L’accompagnement de nombreux managers dans leur quotidien ou en situations de crise m’autorise à développer une réflexion sur les enjeux de l’alliance inévitable entre la confiance et l’efficacité. La réussite d’un management s’évalue à la hauteur des implications d’une équipe dans un projet. En effet, comment individuellement et collectivement, une équipe peut-elle être créative et productive si le facteur majeur qu’est la confiance est limité, voire absent.

Dire que la confiance est à la fois un support et un levier managérial apparaît comme une évidence. Et pourtant, dans l’exercice de leurs responsabilités, les managers privilégient davantage la performance coûte que coûte, quitte à générer de l’épuisement.
Lorsque « l’œil managérial » est rivé sur le seul résultat à tout prix, l’équipe s’individualise, se met sur la défensive et crée des dysfonctionnements relationnels. S’entraider devient alors une perte de temps, les comportements se rigidifient, la méfiance émerge si ce n’est pas de la défiance, et le « travailler ensemble » se heurte aux résistances implicites de chacun.

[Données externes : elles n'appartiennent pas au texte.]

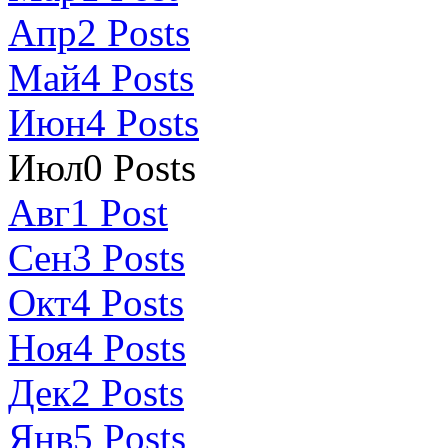
Апр
2
Posts
Май
4
Posts
Июн
4
Posts
Июл
0
Posts
Авг
1
Post
Сен
3
Posts
Окт
4
Posts
Ноя
4
Posts
Дек
2
Posts
Янв
5
Posts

Manager, c’est poser la notion positive de la confiance

La confiance est un capital. Comme tout capital, il se crée et s’entretient. Manager une équipe, c’est poser au centre des préoccupations la notion positive de la confiance. Qu’est-ce qui rend efficace et pérenne une équipe ? La confiance, la confiance et encore la confiance… Aux managers que j’accompagne, je leur pose régulièrement les questions suivantes : « Que dites-vous à ce propos à votre équipe ? Que faîtes-vous pour contribuer au développement de la confiance ? Que laissez-vous faire de façon explicite et implicite pour cultiver la confiance dans le lien à l’autre, aux autres et dans l’organisation qui permet à chacun d’être à sa juste place et reconnu ? Souvent la perplexité se lit sur leurs visages. Le silence est fréquent. Et si réponse il y a, elle montre le peu de temps consacré à développer cette ressource.
La confiance est tenue comme évidente par de nombreux managers. Quelques paroles bienveillantes semblent suffire à leurs yeux. J’entends souvent les expressions suivantes : « Cela va de soi… » ou « je leur fais confiance » ou bien encore « ils savent que je suis avec eux ! ». Mais le savent-ils vraiment ? Cette notion si personnelle qu’est la confiance, est-elle véritablement posée et partagée ? Et de continuer à questionner le manager : « Qui a besoin de quoi dans votre équipe ? Votre vision de la confiance a-t-elle été débattue ? Que connaissez-vous du besoin de confiance de chaque personne de votre équipe ? En matière de confiance, qu’est-ce qui est important de dire sur vous à l’équipe? Savez-vous si vous inspirez confiance ? Etes-vous clair et explicite dans vos attentes ? Quel est le cadre posé et les règles énoncées afin que votre équipe se sente en confiance ? Lorsque l’un des membres du groupe est fragilisé, existe-t-il des réponses bien traitantes ?
Au manager de réduire les temps anxiogènes, de dire ce qui est important à ses yeux, qu’il soit attentif aux vécus de chacun et encourager l’équipe à partager à son tour ce qui est significatif pour elle. Consulter, entendre et reconnaître, tels sont les marqueurs à intégrer et à incarner par le manager. Par ailleurs, qu’il dise clairement qu’il ne sait pas ou qu’il assume sa part d’erreurs, renforcent sa crédibilité et le climat de confiance. Beaucoup trop de managers encore pensent qu’il vaut mieux cacher ses méconnaissances plutôt que de les dévoiler.
Autres questions qu’un manager doit se poser : « Est-ce que l’équipe se sent en sécurité ? Est-ce que chacun se vit libre de dire sans être aussitôt assailli de critiques négatives ? N’oublions pas que ce qui est vécu au sein d’une équipe et d’une structure est la réplique de ce qui a été vécu ailleurs, sous d’autres cieux, à d’autres périodes du passé. Souvent l’histoire d’un passé s’invite dans le présent. Et une figure détenant une autorité peut réactiver de l’insécurité et servir de punching ball à certains.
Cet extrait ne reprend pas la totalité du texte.